Even though nodes in the Name Space Manager do not physically point to other nodes, 
in order to describe their logical relation, we consider a skeleton node to be a skeleton child 
of another node if the pathname of the latter is the parent-pathname of the former, where 
the parent-pathname of a pathname is the pathname without the last component (e.g., the 
parent-pathname of /a/b/c/d/e is /a/b/c/d). For example, in Figure 3.1, the skeleton 
node with the pathname /jade (called the skeleton node /jade) has one skeleton child, 
/jade/doc; the skeleton node “/” has seven skeleton children, /RFC, /bin, /man, 
/jade, /tex, /mike, and /.cshrc. 

In this thesis, we use the term “skeleton node” to refer to the node maintained by the 
Name Space Manager that contains information about the mounted file systems, we use 
the term “skeleton directory” to refer to the directory in the logical name space that is 
the root of a mounted file system; it therefore implies both the skeleton node in the Name 
Space Manager and the physical directory in the mounted file system. 

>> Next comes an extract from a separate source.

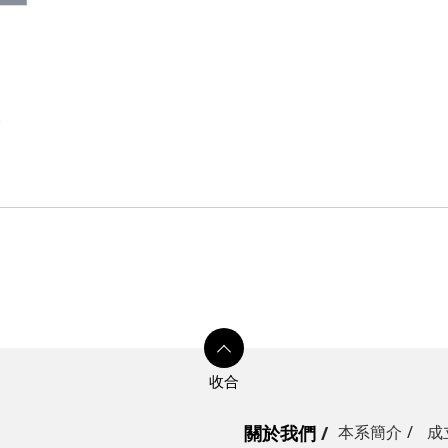
室
關於我們
本系簡介
成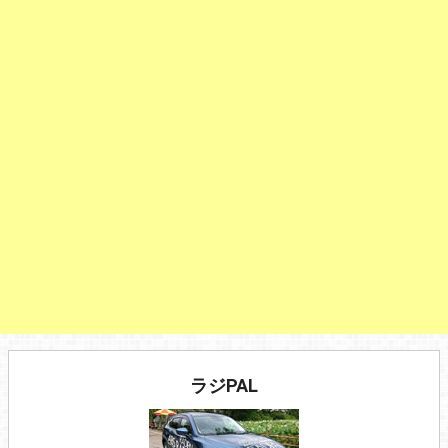
ラジPAL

Each skeleton or cached node consists of an ordered list of references. Each reference 
identifies a point in a mounted file system, and is given by the 4- tuple: 

< Access -Protocol, Server, Handle, Token> 

Access-Protocol identifies the protocol used to access the mounted file system, e.g., 
NFS, AFS, UFS, or FTP. Server specifies the host that provides services to access the 
mounted file system. Handle is the descriptor used by the server to identify the root of the 
mounted file system, for example /usr. Token provides authentication information used 
to access the mounted file system. Jade maintains a per-user Tokens list. Each Token in 
the list specifies authentication information needed to access a group of file systems and 
is referred to by a generic name. Section 3.6 describes Tokens in more detail. Until then, 
we consider only the first three components in the reference.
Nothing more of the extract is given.